START Available data

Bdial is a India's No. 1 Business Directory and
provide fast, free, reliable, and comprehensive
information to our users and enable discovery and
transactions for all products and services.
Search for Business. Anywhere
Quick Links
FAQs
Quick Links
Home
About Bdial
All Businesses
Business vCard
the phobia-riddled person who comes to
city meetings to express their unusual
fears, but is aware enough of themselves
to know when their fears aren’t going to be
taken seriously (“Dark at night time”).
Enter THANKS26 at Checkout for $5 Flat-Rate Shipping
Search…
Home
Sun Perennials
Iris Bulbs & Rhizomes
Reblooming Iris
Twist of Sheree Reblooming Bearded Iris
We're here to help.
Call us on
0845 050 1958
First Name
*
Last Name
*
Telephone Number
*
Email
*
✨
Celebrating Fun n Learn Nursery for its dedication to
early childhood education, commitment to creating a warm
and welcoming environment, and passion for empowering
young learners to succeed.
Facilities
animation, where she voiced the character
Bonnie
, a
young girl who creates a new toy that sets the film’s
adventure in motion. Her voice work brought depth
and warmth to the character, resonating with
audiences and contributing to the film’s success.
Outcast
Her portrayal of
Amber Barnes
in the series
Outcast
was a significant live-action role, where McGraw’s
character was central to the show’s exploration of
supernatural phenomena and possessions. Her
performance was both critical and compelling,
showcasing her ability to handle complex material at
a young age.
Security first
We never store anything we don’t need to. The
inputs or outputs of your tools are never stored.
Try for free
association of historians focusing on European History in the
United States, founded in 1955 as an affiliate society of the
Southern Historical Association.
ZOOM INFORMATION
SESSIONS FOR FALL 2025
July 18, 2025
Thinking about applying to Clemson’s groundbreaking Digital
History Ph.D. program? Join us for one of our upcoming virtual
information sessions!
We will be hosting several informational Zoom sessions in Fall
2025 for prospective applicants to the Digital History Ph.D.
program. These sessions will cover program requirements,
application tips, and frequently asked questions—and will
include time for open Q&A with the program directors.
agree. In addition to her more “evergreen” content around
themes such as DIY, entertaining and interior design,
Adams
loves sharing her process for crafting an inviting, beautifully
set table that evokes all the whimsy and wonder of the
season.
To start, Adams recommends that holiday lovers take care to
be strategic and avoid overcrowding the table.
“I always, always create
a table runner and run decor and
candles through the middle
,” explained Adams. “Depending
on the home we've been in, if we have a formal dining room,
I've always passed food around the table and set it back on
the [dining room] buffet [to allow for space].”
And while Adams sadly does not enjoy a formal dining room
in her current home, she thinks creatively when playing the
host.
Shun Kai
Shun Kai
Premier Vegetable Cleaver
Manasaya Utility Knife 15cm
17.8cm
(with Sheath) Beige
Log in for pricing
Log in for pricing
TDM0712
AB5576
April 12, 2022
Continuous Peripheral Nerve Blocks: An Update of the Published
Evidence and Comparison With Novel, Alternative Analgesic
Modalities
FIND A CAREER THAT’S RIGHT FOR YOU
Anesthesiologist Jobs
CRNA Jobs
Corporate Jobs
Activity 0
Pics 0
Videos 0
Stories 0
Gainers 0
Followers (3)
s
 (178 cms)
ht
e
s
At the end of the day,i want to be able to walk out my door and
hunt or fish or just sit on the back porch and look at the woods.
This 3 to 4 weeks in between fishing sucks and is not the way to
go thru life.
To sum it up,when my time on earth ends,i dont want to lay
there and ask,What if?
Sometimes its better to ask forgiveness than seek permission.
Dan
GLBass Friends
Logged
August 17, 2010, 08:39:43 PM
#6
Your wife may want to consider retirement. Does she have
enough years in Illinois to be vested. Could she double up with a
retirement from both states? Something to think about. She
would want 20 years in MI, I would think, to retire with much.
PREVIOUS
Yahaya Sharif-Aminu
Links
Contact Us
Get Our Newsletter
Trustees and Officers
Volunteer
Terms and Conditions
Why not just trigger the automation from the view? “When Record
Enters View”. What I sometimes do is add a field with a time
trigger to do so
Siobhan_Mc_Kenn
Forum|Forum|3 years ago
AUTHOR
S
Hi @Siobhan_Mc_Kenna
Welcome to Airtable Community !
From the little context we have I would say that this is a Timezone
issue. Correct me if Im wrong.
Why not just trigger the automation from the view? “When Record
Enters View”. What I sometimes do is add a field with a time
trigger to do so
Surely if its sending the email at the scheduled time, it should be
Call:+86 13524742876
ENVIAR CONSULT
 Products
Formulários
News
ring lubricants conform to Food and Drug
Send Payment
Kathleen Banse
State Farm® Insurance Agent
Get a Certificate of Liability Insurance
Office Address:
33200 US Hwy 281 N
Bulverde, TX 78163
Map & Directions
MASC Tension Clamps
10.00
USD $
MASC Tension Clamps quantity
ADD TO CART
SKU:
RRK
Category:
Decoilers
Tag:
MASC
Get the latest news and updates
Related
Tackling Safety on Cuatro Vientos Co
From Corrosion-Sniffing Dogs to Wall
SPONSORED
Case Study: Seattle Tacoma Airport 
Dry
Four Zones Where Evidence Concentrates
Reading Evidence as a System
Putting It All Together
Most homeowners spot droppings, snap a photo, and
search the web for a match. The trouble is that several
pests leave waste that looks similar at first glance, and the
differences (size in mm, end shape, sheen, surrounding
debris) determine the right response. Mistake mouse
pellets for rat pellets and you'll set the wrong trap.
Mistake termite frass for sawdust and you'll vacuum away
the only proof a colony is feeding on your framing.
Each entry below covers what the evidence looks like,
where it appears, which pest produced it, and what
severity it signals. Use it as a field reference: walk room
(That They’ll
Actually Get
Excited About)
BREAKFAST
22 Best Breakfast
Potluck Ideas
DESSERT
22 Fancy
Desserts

END Available data

- Exercise directions -
Repeat the data exactly. Leave nothing out.

- Response to this exercise -
Bdial is a India's No. 1 Business Directory and
provide fast, free, reliable, and comprehensive
information to our users and enable discovery and
transactions for all products and services.
Search for Business. Anywhere
Quick Links
FAQs
Quick Links
Home
About Bdial
All Businesses
Business vCard
the phobia-riddled person who comes to
city meetings to express their unusual
fears, but is aware enough of themselves
to know when their fears aren’t going to be
taken seriously (“Dark at night time”).
Enter THANKS26 at Checkout for $5 Flat-Rate Shipping
Search…
Home
Sun Perennials
Iris Bulbs & Rhizomes
Reblooming Iris
Twist of Sheree Reblooming Bearded Iris
We're here to help.
Call us on
0845 050 1958
First Name
*
Last Name
*
Telephone Number
*
Email
*
✨
Celebrating Fun n Learn Nursery for its dedication to
early childhood education, commitment to creating a warm
and welcoming environment, and passion for empowering
young learners to succeed.
Facilities
animation, where she voiced the character
Bonnie
, a
young girl who creates a new toy that sets the film’s
adventure in motion. Her voice work brought depth
and warmth to the character, resonating with
audiences and contributing to the film’s success.
Outcast
Her portrayal of
Amber Barnes
in the series
Outcast
was a significant live-action role, where McGraw’s
character was central to the show’s exploration of
supernatural phenomena and possessions. Her
performance was both critical and compelling,
showcasing her ability to handle complex material at
a young age.
Security first
We never store anything we don’t need to. The
inputs or outputs of your tools are never stored.
Try for free
association of historians focusing on European History in the
United States, founded in 1955 as an affiliate society of the
Southern Historical Association.
ZOOM INFORMATION
SESSIONS FOR FALL 2025
July 18, 2025
Thinking about applying to Clemson’s groundbreaking Digital
History Ph.D. program? Join us for one of our upcoming virtual
information sessions!
We will be hosting several informational Zoom sessions in Fall
2025 for prospective applicants to the Digital History Ph.D.
program. These sessions will cover program requirements,
application tips, and frequently asked questions—and will
include time for open Q&A with the program directors.
agree. In addition to her more “evergreen” content around
themes such as DIY, entertaining and interior design,
Adams
loves sharing her process for crafting an inviting, beautifully
set table that evokes all the whimsy and wonder of the
season.
To start, Adams recommends that holiday lovers take care to
be strategic and avoid overcrowding the table.
“I always, always create
a table runner and run decor and
candles through the middle
,” explained Adams. “Depending
on the home we've been in, if we have a formal dining room,
I've always passed food around the table and set it back on
the [dining room] buffet [to allow for space].”
And while Adams sadly does not enjoy a formal dining room
in her current home, she thinks creatively when playing the
host.
Shun Kai
Shun Kai
Premier Vegetable Cleaver
Manasaya Utility Knife 15cm
17.8cm
(with Sheath) Beige
Log in for pricing
Log in for pricing
TDM0712
AB5576
April 12, 2022
Continuous Peripheral Nerve Blocks: An Update of the Published
Evidence and Comparison With Novel, Alternative Analgesic
Modalities
FIND A CAREER THAT’S RIGHT FOR YOU
Anesthesiologist Jobs
CRNA Jobs
Corporate Jobs
Activity 0
Pics 0
Videos 0
Stories 0
Gainers 0
Followers (3)
s
 (178 cms)
ht
e
s
At the end of the day,i want to be able to walk out my door and
hunt or fish or just sit on the back porch and look at the woods.
This 3 to 4 weeks in between fishing sucks and is not the way to
go thru life.
To sum it up,when my time on earth ends,i dont want to lay
there and ask,What if?
Sometimes its better to ask forgiveness than seek permission.
Dan
GLBass Friends
Logged
August 17, 2010, 08:39:43 PM
#6
Your wife may want to consider retirement. Does she have
enough years in Illinois to be vested. Could she double up with a
retirement from both states? Something to think about. She
would want 20 years in MI, I would think, to retire with much.
PREVIOUS
Yahaya Sharif-Aminu
Links
Contact Us
Get Our Newsletter
Trustees and Officers
Volunteer
Terms and Conditions
Why not just trigger the automation from the view? “When Record
Enters View”. What I sometimes do is add a field with a time
trigger to do so
Siobhan_Mc_Kenn
Forum|Forum|3 years ago
AUTHOR
S
Hi @Siobhan_Mc_Kenna
Welcome to Airtable Community !
From the little context we have I would say that this is a Timezone
issue. Correct me if Im wrong.
Why not just trigger the automation from the view? “When Record
Enters View”. What I sometimes do is add a field with a time
trigger to do so
Surely if its sending the email at the scheduled time, it should be
Call:+86 13524742876
ENVIAR CONSULT
 Products
Formulários
News
ring lubricants conform to Food and Drug
Send Payment
Kathleen Banse
State Farm® Insurance Agent
Get a Certificate of Liability Insurance
Office Address:
33200 US Hwy 281 N
Bulverde, TX 78163
Map & Directions
MASC Tension Clamps
10.00
USD $
MASC Tension Clamps quantity
ADD TO CART
SKU:
RRK
Category:
Decoilers
Tag:
MASC
Get the latest news and updates
Related
Tackling Safety on Cuatro Vientos Co
From Corrosion-Sniffing Dogs to Wall
SPONSORED
Case Study: Seattle Tacoma Airport 
Dry
Four Zones Where Evidence Concentrates
Reading Evidence as a System
Putting It All Together
Most homeowners spot droppings, snap a photo, and
search the web for a match. The trouble is that several
pests leave waste that looks similar at first glance, and the
differences (size in mm, end shape, sheen, surrounding
debris) determine the right response. Mistake mouse
pellets for rat pellets and you'll set the wrong trap.
Mistake termite frass for sawdust and you'll vacuum away
the only proof a colony is feeding on your framing.
Each entry below covers what the evidence looks like,
where it appears, which pest produced it, and what
severity it signals. Use it as a field reference: walk room
(That They’ll
Actually Get
Excited About)
BREAKFAST
22 Best Breakfast
Potluck Ideas
DESSERT
22 Fancy
Desserts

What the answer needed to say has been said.